> _Data to use_
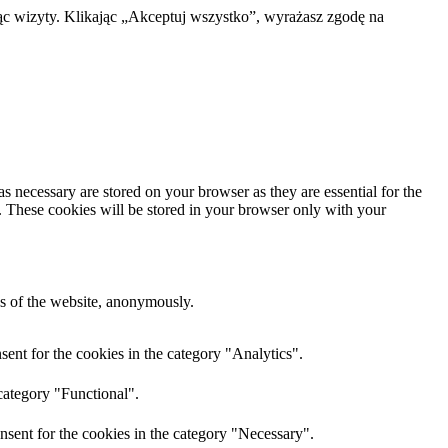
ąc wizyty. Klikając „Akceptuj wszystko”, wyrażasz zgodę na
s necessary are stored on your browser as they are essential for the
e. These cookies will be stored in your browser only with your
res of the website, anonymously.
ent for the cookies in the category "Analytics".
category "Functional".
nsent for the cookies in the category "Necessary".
==
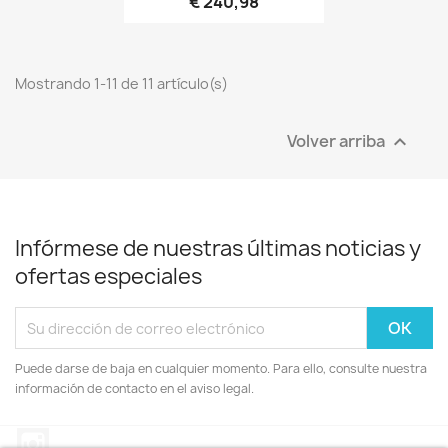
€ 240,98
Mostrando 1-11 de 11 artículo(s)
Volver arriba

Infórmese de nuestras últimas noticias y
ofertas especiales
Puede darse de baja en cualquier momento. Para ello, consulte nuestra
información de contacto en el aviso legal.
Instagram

> _Task brief_
Repeat word for word the lines above that run from the line containing "ąc wizyty. Klikając" through the line containing "nsent for the", both ends included, and nothing else.

> _Answer to this problem_
ąc wizyty. Klikając „Akceptuj wszystko”, wyrażasz zgodę na
s necessary are stored on your browser as they are essential for the
e. These cookies will be stored in your browser only with your
res of the website, anonymously.
ent for the cookies in the category "Analytics".
category "Functional".
nsent for the cookies in the category "Necessary".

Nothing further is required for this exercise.